End of the Line
The year was 1954. A young man sat in a dingy subway car at the 205 Street Bronx subway station. The station was the end of the line, or the beginning of the line depending whether a passenger was getting on or off. Soon the car would begin its rattling journey back again to Manhattan and Queens .
Dirty windows reflected back a boyish grin, and a near empty brain.
Foolish ideas were falling like brown leaves in autumn.
Green buds would replace them, but there soon would be a time when there would be no more green buds, no more D trains. As he sat there, death was the last thought in his immature mind, it could never happen to him.
Fifty-four years later a doctor gave him the good news. “You may have another 5 -10 years left.” The bad news was of course, “You only have another 5-10 years left.”
The doctor smiled nervously, “No big time bad news here. I remembered a patient with CLL who lived 15 years with only minor worsening. You will probably die of something else.”
Time to rejoice in the good news. No time for tears. Cheers!
The subway doors rattled shut; the car momentarily lurched backward as if afraid of the future, and then rumbled off into the dark tunnel.
Later in the day the D train returned to the last stop in the Bronx without the reflected image of the guileless boy. Eventually, the old subway car would be replaced by a shiny new car; the boy would be replaced by an old man at his last stop. He heard the closing doors behind him.

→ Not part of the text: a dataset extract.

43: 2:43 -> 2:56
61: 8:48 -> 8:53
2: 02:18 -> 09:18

The old D subway car would soon become scrap metal; eventually it would become molecules floating in space, floating with those of the old man.
His ashes, plus a few teeth, two plates and four screws from his back surgery, would be carefully brushed into an urn. The urn would be placed in a sacred nitch soon to be forgotten. The old man expected and wanted nothing more. No more D trains; no more green buds, no more friends, no more love.

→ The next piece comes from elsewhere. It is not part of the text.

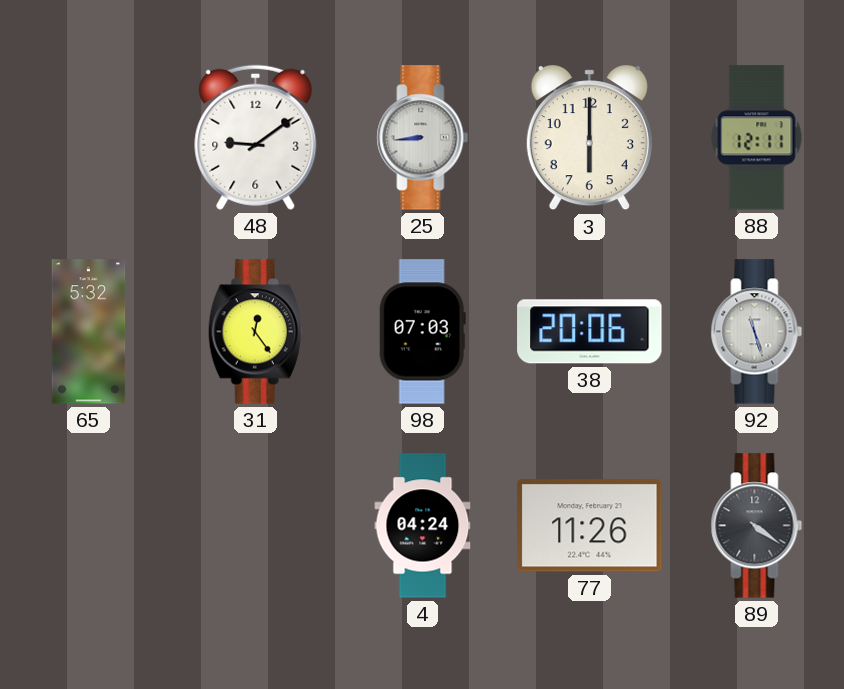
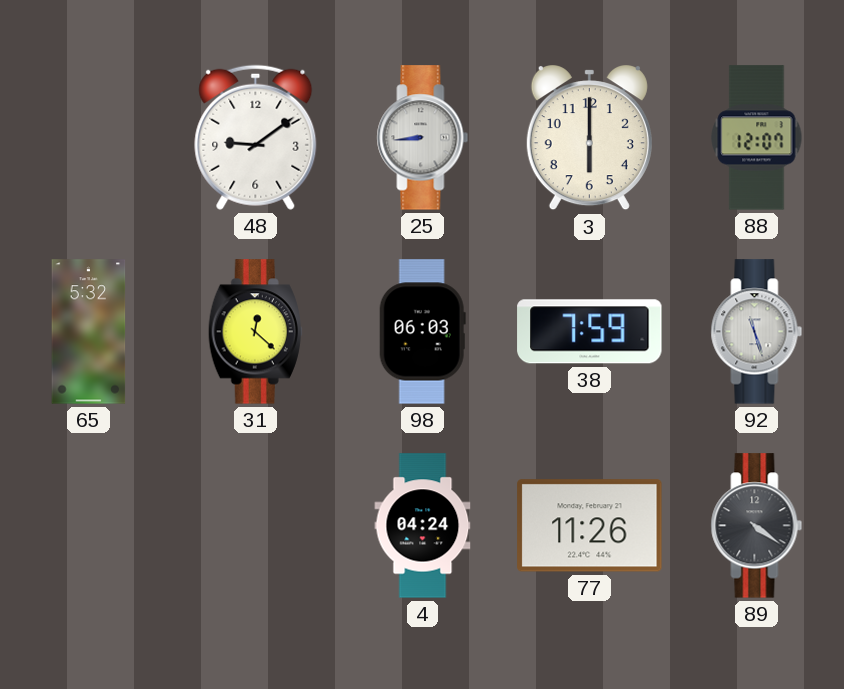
88: 12:11 -> 12:07
31: 12:24 -> 12:22
98: 07:03 -> 06:03
38: 20:06 -> 7:59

Some think it should be comforting in the dark nitch. A loving wife would be at the old man’s side. What more could he ask?

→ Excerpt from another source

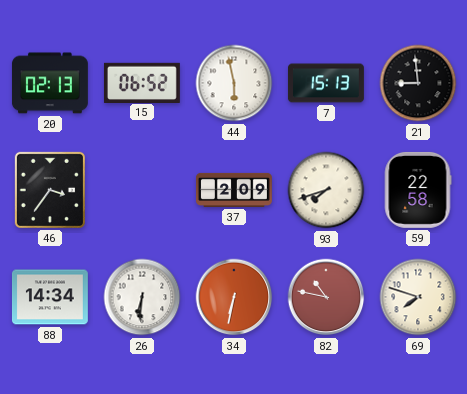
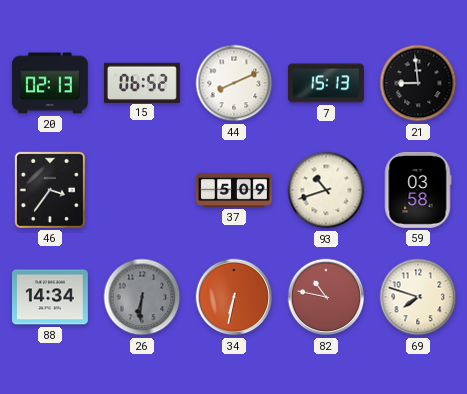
44: 5:58 -> 8:11
37: 2:09 -> 5:09
93: 7:42 -> 10:42
59: 22:58 -> 03:58
26 dial: white -> grey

The sacred nitch was closed, never to be opened again to let in a ray of sunshine, a grain of pollen, or a bird-song.
But, before this all happens I intend to leave something else behind, my thoughts about science and superstition. Each blog will contain an essay, a poem, or a fictional tale about science and/or superstition. Perhaps some of you will enjoy reading about the new and exciting developments in evolution. Symbiogenesis will blow your mind as will epigenetic controls over our DNA. Darwin, if he were alive, would be delighted with the new science of evolution. I will deal with the eyewitness account that Darwin recanted his theory and accepted Christ on his deathbed.
What about healing prayer? Does it really work? Are there reliable scientific data proving the claim? Also, did Einstein believe in a deity?
Did Galileo receive a pardon after suffering in hell for 358 years?
I hope some brave and curious readers offer their opinions. I’m willing and excited to learn something more before I get shoved into that nitch in the wall.